** Work to be completed **
Would it be possible to quote, exactly and in full, the lines from the one with "記料金表に関係なく送料無料になります。』とありますが" through the end of the entries below?

Records contained in a dataset:
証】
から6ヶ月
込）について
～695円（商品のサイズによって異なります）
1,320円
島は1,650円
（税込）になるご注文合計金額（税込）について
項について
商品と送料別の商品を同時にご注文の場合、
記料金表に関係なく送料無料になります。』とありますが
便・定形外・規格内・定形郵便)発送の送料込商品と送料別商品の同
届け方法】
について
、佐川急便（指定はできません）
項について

** Answer section **
記料金表に関係なく送料無料になります。』とありますが
便・定形外・規格内・定形郵便)発送の送料込商品と送料別商品の同
届け方法】
について
、佐川急便（指定はできません）
項について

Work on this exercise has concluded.